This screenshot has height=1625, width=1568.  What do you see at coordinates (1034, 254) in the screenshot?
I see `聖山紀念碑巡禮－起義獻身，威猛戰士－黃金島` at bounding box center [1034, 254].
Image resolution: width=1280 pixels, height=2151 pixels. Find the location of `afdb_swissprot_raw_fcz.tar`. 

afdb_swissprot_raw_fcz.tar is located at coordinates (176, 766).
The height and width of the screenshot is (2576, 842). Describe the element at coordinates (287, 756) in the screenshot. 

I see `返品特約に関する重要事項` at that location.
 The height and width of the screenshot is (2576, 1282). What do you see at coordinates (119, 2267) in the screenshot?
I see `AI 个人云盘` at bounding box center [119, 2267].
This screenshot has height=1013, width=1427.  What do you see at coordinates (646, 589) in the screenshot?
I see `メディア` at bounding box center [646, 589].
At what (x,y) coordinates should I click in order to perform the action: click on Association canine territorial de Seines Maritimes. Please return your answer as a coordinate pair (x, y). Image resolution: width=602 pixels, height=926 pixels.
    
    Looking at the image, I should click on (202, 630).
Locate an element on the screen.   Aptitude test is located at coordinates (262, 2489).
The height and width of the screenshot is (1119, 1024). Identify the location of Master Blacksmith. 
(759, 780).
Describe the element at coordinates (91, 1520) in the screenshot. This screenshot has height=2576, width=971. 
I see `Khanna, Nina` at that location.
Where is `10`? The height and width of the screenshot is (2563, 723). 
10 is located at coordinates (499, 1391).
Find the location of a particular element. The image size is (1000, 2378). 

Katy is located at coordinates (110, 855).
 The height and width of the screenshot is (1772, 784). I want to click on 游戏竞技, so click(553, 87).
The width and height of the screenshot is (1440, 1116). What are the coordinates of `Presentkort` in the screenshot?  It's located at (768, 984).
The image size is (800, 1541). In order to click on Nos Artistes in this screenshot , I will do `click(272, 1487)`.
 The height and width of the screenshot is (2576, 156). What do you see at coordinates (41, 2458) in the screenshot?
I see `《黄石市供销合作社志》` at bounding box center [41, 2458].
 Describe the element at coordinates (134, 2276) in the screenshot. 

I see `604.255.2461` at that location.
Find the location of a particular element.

[Problem to solve]
Exact repetition is required: return every record shown above.

[Written solution]
This screenshot has height=1625, width=1568.  What do you see at coordinates (1034, 254) in the screenshot?
I see `聖山紀念碑巡禮－起義獻身，威猛戰士－黃金島` at bounding box center [1034, 254].
Image resolution: width=1280 pixels, height=2151 pixels. Find the location of `afdb_swissprot_raw_fcz.tar`. 

afdb_swissprot_raw_fcz.tar is located at coordinates (176, 766).
The height and width of the screenshot is (2576, 842). Describe the element at coordinates (287, 756) in the screenshot. 

I see `返品特約に関する重要事項` at that location.
 The height and width of the screenshot is (2576, 1282). What do you see at coordinates (119, 2267) in the screenshot?
I see `AI 个人云盘` at bounding box center [119, 2267].
This screenshot has height=1013, width=1427.  What do you see at coordinates (646, 589) in the screenshot?
I see `メディア` at bounding box center [646, 589].
At what (x,y) coordinates should I click in order to perform the action: click on Association canine territorial de Seines Maritimes. Please return your answer as a coordinate pair (x, y). Image resolution: width=602 pixels, height=926 pixels.
    
    Looking at the image, I should click on (202, 630).
Locate an element on the screen.   Aptitude test is located at coordinates (262, 2489).
The height and width of the screenshot is (1119, 1024). Identify the location of Master Blacksmith. 
(759, 780).
Describe the element at coordinates (91, 1520) in the screenshot. This screenshot has height=2576, width=971. 
I see `Khanna, Nina` at that location.
Where is `10`? The height and width of the screenshot is (2563, 723). 
10 is located at coordinates (499, 1391).
Find the location of a particular element. The image size is (1000, 2378). 

Katy is located at coordinates (110, 855).
 The height and width of the screenshot is (1772, 784). I want to click on 游戏竞技, so click(553, 87).
The width and height of the screenshot is (1440, 1116). What are the coordinates of `Presentkort` in the screenshot?  It's located at (768, 984).
The image size is (800, 1541). In order to click on Nos Artistes in this screenshot , I will do `click(272, 1487)`.
 The height and width of the screenshot is (2576, 156). What do you see at coordinates (41, 2458) in the screenshot?
I see `《黄石市供销合作社志》` at bounding box center [41, 2458].
 Describe the element at coordinates (134, 2276) in the screenshot. 

I see `604.255.2461` at that location.
Find the location of a particular element.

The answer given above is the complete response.